Trends in educational inequalities in mortality, seven types of cancers, Norway 1971–2002
By Jon Ivar Elstad, Rita Torstensrud, Torkild Hovde Lyngstad and Øystein Kravdal
European Journal of Public Health 22, pages 771-776.
Background: Knowledge about educational disparities in deaths from specific cancer sites is incomplete. Even more scant is information about time trends in educational patterns in specific cancer mortality. This study examines educational inequalities in Norway 1971–2002 for mortality in lung and larynx, colorectal, stomach, melanoma, prostate, breast and cervix uteri cancer.
Methods: A data file encompassing all Norwegian inhabitants registered some time during 1971–2002 while aged 45–74 was constructed with linked information from administrative registers. During an exposure of more than 40 millions person-years, about 87 000 deaths in the analysed cancer types were registered. Absolute and relative inequalities during three periods were analysed by age-standardized deaths rates, hazard regression odds ratios and Relative Index of Inequality.

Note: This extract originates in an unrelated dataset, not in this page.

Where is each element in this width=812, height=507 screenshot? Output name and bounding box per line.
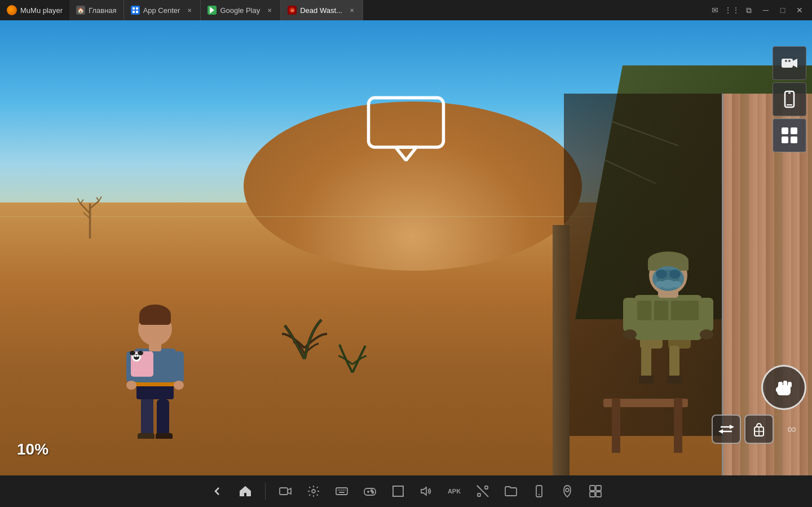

Results: Educational inequalities in lung and related cancer mortality widened considerably from the 1970s to the 1990s for both sexes. The moderate educational gradient for stomach and cervix uteri cancer persisted, as did the weak gradient for colorectal cancer. No educational differences in prostate cancer were observed in any of the time periods. The modest inverse educational gradients in deaths from breast cancer and melanoma remained at the same level.
Conclusion: Among the seven cancer types examined in this study, only lung cancer mortality showed a clear widening in educational disparities. As lung cancer mortality constitutes a large proportion of all cancer deaths, this increase may result in larger disparities for overall cancer mortality. Some explanations for the observed patterns in cancer mortality are suggested.